**Assigned task**
Your answer must be the records below, given again exactly, with no pictures in it.

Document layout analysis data
-=-=-

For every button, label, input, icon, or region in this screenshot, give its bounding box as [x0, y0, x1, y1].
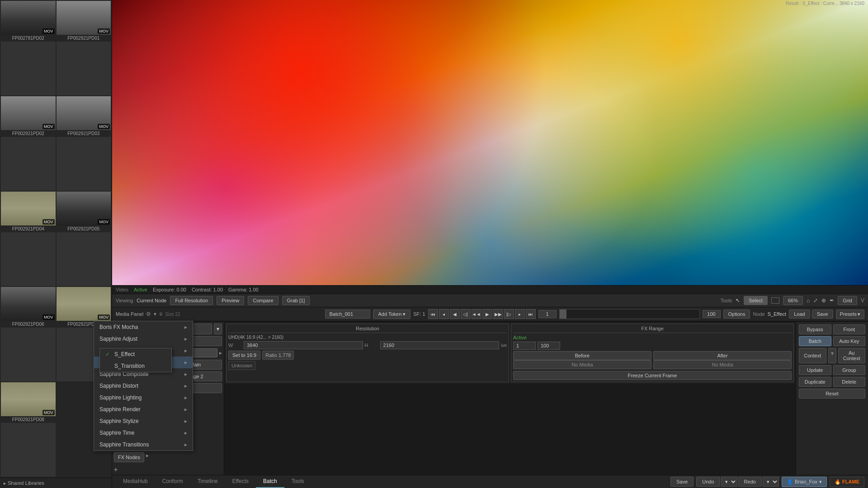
fx-range-header: FX Range [513, 326, 792, 333]
options-button[interactable]: Options [723, 310, 750, 319]
start-value[interactable]: 1 [513, 342, 536, 350]
save-button[interactable]: Save [812, 310, 833, 319]
menu-item-boris-mocha[interactable]: Boris FX Mocha ▸ [94, 321, 193, 333]
wh-row: W 3840 H 2160 ive [228, 341, 507, 349]
thumb-label: FP002921PD04 [1, 225, 56, 232]
h-label: H [365, 343, 378, 348]
user-badge[interactable]: 👤 Brian_Fox ▾ [782, 477, 827, 487]
bypass-button[interactable]: Bypass [799, 324, 831, 334]
frame-back-button[interactable]: ◀ [450, 309, 460, 319]
submenu-item-s-transition[interactable]: S_Transition [100, 360, 171, 372]
redo-dropdown[interactable]: ▾ [763, 477, 779, 487]
submenu-sapphire-builder[interactable]: ✓ S_Effect S_Transition [99, 348, 172, 372]
fx-nodes-button[interactable]: FX Nodes [114, 452, 144, 462]
menu-item-sapphire-adjust[interactable]: Sapphire Adjust ▸ [94, 333, 193, 345]
list-item[interactable]: MOV FP002781PD02 [1, 1, 56, 95]
start-frame-input[interactable]: 1 [538, 310, 557, 318]
compare-button[interactable]: Compare [248, 296, 278, 305]
batch-autokey-row: Batch Auto Key [799, 336, 865, 346]
mark-out-button[interactable]: |▷ [504, 309, 514, 319]
menu-item-sapphire-time[interactable]: Sapphire Time ▸ [94, 427, 193, 439]
list-item[interactable]: MOV FP002921PD02 [1, 96, 56, 191]
cursor-icon: ↖ [736, 297, 740, 304]
context-aucontext-row: Context ▾ Au Context [799, 348, 865, 363]
end-value[interactable]: 100 [538, 342, 560, 350]
next-frame-button[interactable]: ▸ [515, 309, 525, 319]
freeze-current-frame-button[interactable]: Freeze Current Frame [513, 371, 792, 380]
tab-conform[interactable]: Conform [155, 475, 190, 488]
color-picker-icon[interactable]: ✒ [830, 297, 834, 304]
crosshair-icon[interactable]: ⊕ [821, 297, 826, 304]
dropdown-arrow[interactable]: ▾ [214, 324, 222, 334]
redo-button[interactable]: Redo [738, 477, 762, 487]
menu-item-sapphire-lighting[interactable]: Sapphire Lighting ▸ [94, 392, 193, 404]
submenu-item-s-effect[interactable]: ✓ S_Effect [100, 348, 171, 360]
list-icon[interactable]: ≡ [159, 311, 162, 317]
play-fwd-button[interactable]: ▶▶ [493, 309, 503, 319]
list-item[interactable]: MOV FP002921PD03 [57, 96, 111, 191]
menu-item-sapphire-distort[interactable]: Sapphire Distort ▸ [94, 380, 193, 392]
before-button[interactable]: Before [513, 351, 651, 360]
full-resolution-button[interactable]: Full Resolution [170, 296, 213, 305]
update-button[interactable]: Update [799, 365, 831, 375]
save-action-button[interactable]: Save [670, 477, 693, 487]
load-button[interactable]: Load [789, 310, 810, 319]
undo-button[interactable]: Undo [696, 477, 720, 487]
prev-frame-button[interactable]: ◂ [439, 309, 449, 319]
context-button[interactable]: Context [799, 348, 826, 363]
end-frame-display[interactable]: 100 [703, 310, 721, 318]
undo-dropdown[interactable]: ▾ [721, 477, 737, 487]
settings-icon[interactable]: ⚙ [146, 311, 151, 317]
tab-effects[interactable]: Effects [225, 475, 256, 488]
tab-tools[interactable]: Tools [284, 475, 311, 488]
home-icon[interactable]: ⌂ [807, 297, 810, 304]
tab-batch[interactable]: Batch [256, 475, 284, 488]
zoom-level-button[interactable]: 66% [783, 296, 803, 305]
au-context-button[interactable]: Au Context [838, 348, 866, 363]
batch-name-field[interactable]: Batch_001 [325, 310, 370, 319]
list-item[interactable]: MOV FP002921PD04 [1, 192, 56, 286]
play-rev-button[interactable]: ◄◄ [472, 309, 481, 319]
flame-badge: 🔥 FLAME [830, 477, 864, 487]
skip-to-end-button[interactable]: ⏭ [526, 309, 536, 319]
plugin-arrow[interactable]: ▸ [219, 350, 222, 356]
fit-icon[interactable]: ⤢ [813, 297, 818, 304]
mark-in-button[interactable]: ◁| [461, 309, 471, 319]
context-dropdown-icon[interactable]: ▾ [828, 348, 836, 363]
fx-nodes-arrow[interactable]: ▸ [146, 452, 149, 462]
menu-item-sapphire-transitions[interactable]: Sapphire Transitions ▸ [94, 439, 193, 450]
skip-to-start-button[interactable]: ⏮ [428, 309, 438, 319]
resolution-header: Resolution [228, 326, 507, 333]
grab-button[interactable]: Grab [1] [282, 296, 310, 305]
flame-icon: 🔥 [835, 479, 841, 484]
reset-button[interactable]: Reset [799, 389, 865, 399]
media-row: No Media No Media [513, 360, 792, 369]
presets-button[interactable]: Presets ▾ [836, 310, 864, 319]
down-arrow-icon[interactable]: ▾ [154, 311, 156, 317]
tab-mediahub[interactable]: MediaHub [116, 475, 155, 488]
preview-button[interactable]: Preview [217, 296, 244, 305]
tab-timeline[interactable]: Timeline [190, 475, 225, 488]
front-button[interactable]: Front [833, 324, 866, 334]
list-item[interactable]: MOV FP002921PD01 [57, 1, 111, 95]
grid-button[interactable]: Grid [838, 296, 857, 305]
select-button[interactable]: Select [744, 296, 768, 305]
after-button[interactable]: After [653, 351, 792, 360]
add-token-button[interactable]: Add Token ▾ [373, 310, 410, 319]
list-item[interactable]: MOV FP002921PD05 [57, 192, 111, 286]
context-menu[interactable]: Boris FX Mocha ▸ Sapphire Adjust ▸ Sapph… [94, 321, 193, 451]
menu-item-sapphire-render[interactable]: Sapphire Render ▸ [94, 404, 193, 415]
shared-libraries-item[interactable]: Shared Libraries [0, 478, 112, 488]
play-button[interactable]: ▶ [482, 309, 492, 319]
delete-button[interactable]: Delete [833, 377, 866, 387]
list-item[interactable]: MOV FP002921PD08 [1, 382, 56, 477]
auto-key-button[interactable]: Auto Key [833, 336, 866, 346]
menu-item-sapphire-stylize[interactable]: Sapphire Stylize ▸ [94, 415, 193, 427]
plus-icon[interactable]: + [114, 466, 118, 473]
list-item[interactable]: MOV FP002921PD06 [1, 287, 56, 381]
batch-button[interactable]: Batch [799, 336, 831, 346]
group-button[interactable]: Group [833, 365, 866, 375]
set-to-169-button[interactable]: Set to 16:9 [228, 351, 260, 360]
duplicate-button[interactable]: Duplicate [799, 377, 831, 387]
timeline-scrubber[interactable] [559, 309, 700, 319]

-=-=-

**Exercise answer**
For every button, label, input, icon, or region in this screenshot, give its bounding box as [x0, y0, x1, y1].
fx-range-header: FX Range [513, 326, 792, 333]
options-button[interactable]: Options [723, 310, 750, 319]
start-value[interactable]: 1 [513, 342, 536, 350]
save-button[interactable]: Save [812, 310, 833, 319]
menu-item-boris-mocha[interactable]: Boris FX Mocha ▸ [94, 321, 193, 333]
wh-row: W 3840 H 2160 ive [228, 341, 507, 349]
thumb-label: FP002921PD04 [1, 225, 56, 232]
h-label: H [365, 343, 378, 348]
user-badge[interactable]: 👤 Brian_Fox ▾ [782, 477, 827, 487]
bypass-button[interactable]: Bypass [799, 324, 831, 334]
frame-back-button[interactable]: ◀ [450, 309, 460, 319]
submenu-item-s-transition[interactable]: S_Transition [100, 360, 171, 372]
redo-dropdown[interactable]: ▾ [763, 477, 779, 487]
submenu-sapphire-builder[interactable]: ✓ S_Effect S_Transition [99, 348, 172, 372]
fx-nodes-button[interactable]: FX Nodes [114, 452, 144, 462]
menu-item-sapphire-adjust[interactable]: Sapphire Adjust ▸ [94, 333, 193, 345]
list-item[interactable]: MOV FP002781PD02 [1, 1, 56, 95]
start-frame-input[interactable]: 1 [538, 310, 557, 318]
compare-button[interactable]: Compare [248, 296, 278, 305]
batch-autokey-row: Batch Auto Key [799, 336, 865, 346]
mark-out-button[interactable]: |▷ [504, 309, 514, 319]
menu-item-sapphire-time[interactable]: Sapphire Time ▸ [94, 427, 193, 439]
list-item[interactable]: MOV FP002921PD02 [1, 96, 56, 191]
cursor-icon: ↖ [736, 297, 740, 304]
context-aucontext-row: Context ▾ Au Context [799, 348, 865, 363]
end-value[interactable]: 100 [538, 342, 560, 350]
next-frame-button[interactable]: ▸ [515, 309, 525, 319]
freeze-current-frame-button[interactable]: Freeze Current Frame [513, 371, 792, 380]
tab-conform[interactable]: Conform [155, 475, 190, 488]
color-picker-icon[interactable]: ✒ [830, 297, 834, 304]
crosshair-icon[interactable]: ⊕ [821, 297, 826, 304]
dropdown-arrow[interactable]: ▾ [214, 324, 222, 334]
redo-button[interactable]: Redo [738, 477, 762, 487]
menu-item-sapphire-lighting[interactable]: Sapphire Lighting ▸ [94, 392, 193, 404]
submenu-item-s-effect[interactable]: ✓ S_Effect [100, 348, 171, 360]
list-icon[interactable]: ≡ [159, 311, 162, 317]
play-fwd-button[interactable]: ▶▶ [493, 309, 503, 319]
list-item[interactable]: MOV FP002921PD03 [57, 96, 111, 191]
menu-item-sapphire-distort[interactable]: Sapphire Distort ▸ [94, 380, 193, 392]
before-button[interactable]: Before [513, 351, 651, 360]
full-resolution-button[interactable]: Full Resolution [170, 296, 213, 305]
update-button[interactable]: Update [799, 365, 831, 375]
save-action-button[interactable]: Save [670, 477, 693, 487]
load-button[interactable]: Load [789, 310, 810, 319]
undo-button[interactable]: Undo [696, 477, 720, 487]
prev-frame-button[interactable]: ◂ [439, 309, 449, 319]
context-button[interactable]: Context [799, 348, 826, 363]
end-frame-display[interactable]: 100 [703, 310, 721, 318]
undo-dropdown[interactable]: ▾ [721, 477, 737, 487]
settings-icon[interactable]: ⚙ [146, 311, 151, 317]
tab-effects[interactable]: Effects [225, 475, 256, 488]
tab-tools[interactable]: Tools [284, 475, 311, 488]
home-icon[interactable]: ⌂ [807, 297, 810, 304]
tab-batch[interactable]: Batch [256, 475, 284, 488]
zoom-level-button[interactable]: 66% [783, 296, 803, 305]
au-context-button[interactable]: Au Context [838, 348, 866, 363]
batch-name-field[interactable]: Batch_001 [325, 310, 370, 319]
list-item[interactable]: MOV FP002921PD04 [1, 192, 56, 286]
play-rev-button[interactable]: ◄◄ [472, 309, 481, 319]
flame-badge: 🔥 FLAME [830, 477, 864, 487]
skip-to-end-button[interactable]: ⏭ [526, 309, 536, 319]
plugin-arrow[interactable]: ▸ [219, 350, 222, 356]
fit-icon[interactable]: ⤢ [813, 297, 818, 304]
mark-in-button[interactable]: ◁| [461, 309, 471, 319]
context-dropdown-icon[interactable]: ▾ [828, 348, 836, 363]
fx-nodes-arrow[interactable]: ▸ [146, 452, 149, 462]
menu-item-sapphire-transitions[interactable]: Sapphire Transitions ▸ [94, 439, 193, 450]
skip-to-start-button[interactable]: ⏮ [428, 309, 438, 319]
resolution-header: Resolution [228, 326, 507, 333]
grab-button[interactable]: Grab [1] [282, 296, 310, 305]
flame-icon: 🔥 [835, 479, 841, 484]
reset-button[interactable]: Reset [799, 389, 865, 399]
media-row: No Media No Media [513, 360, 792, 369]
presets-button[interactable]: Presets ▾ [836, 310, 864, 319]
down-arrow-icon[interactable]: ▾ [154, 311, 156, 317]
tab-mediahub[interactable]: MediaHub [116, 475, 155, 488]
preview-button[interactable]: Preview [217, 296, 244, 305]
tab-timeline[interactable]: Timeline [190, 475, 225, 488]
front-button[interactable]: Front [833, 324, 866, 334]
list-item[interactable]: MOV FP002921PD01 [57, 1, 111, 95]
grid-button[interactable]: Grid [838, 296, 857, 305]
select-button[interactable]: Select [744, 296, 768, 305]
after-button[interactable]: After [653, 351, 792, 360]
add-token-button[interactable]: Add Token ▾ [373, 310, 410, 319]
list-item[interactable]: MOV FP002921PD05 [57, 192, 111, 286]
context-menu[interactable]: Boris FX Mocha ▸ Sapphire Adjust ▸ Sapph… [94, 321, 193, 451]
menu-item-sapphire-render[interactable]: Sapphire Render ▸ [94, 404, 193, 415]
shared-libraries-item[interactable]: Shared Libraries [0, 478, 112, 488]
play-button[interactable]: ▶ [482, 309, 492, 319]
delete-button[interactable]: Delete [833, 377, 866, 387]
list-item[interactable]: MOV FP002921PD08 [1, 382, 56, 477]
auto-key-button[interactable]: Auto Key [833, 336, 866, 346]
menu-item-sapphire-stylize[interactable]: Sapphire Stylize ▸ [94, 415, 193, 427]
plus-icon[interactable]: + [114, 466, 118, 473]
list-item[interactable]: MOV FP002921PD06 [1, 287, 56, 381]
batch-button[interactable]: Batch [799, 336, 831, 346]
group-button[interactable]: Group [833, 365, 866, 375]
set-to-169-button[interactable]: Set to 16:9 [228, 351, 260, 360]
duplicate-button[interactable]: Duplicate [799, 377, 831, 387]
timeline-scrubber[interactable] [559, 309, 700, 319]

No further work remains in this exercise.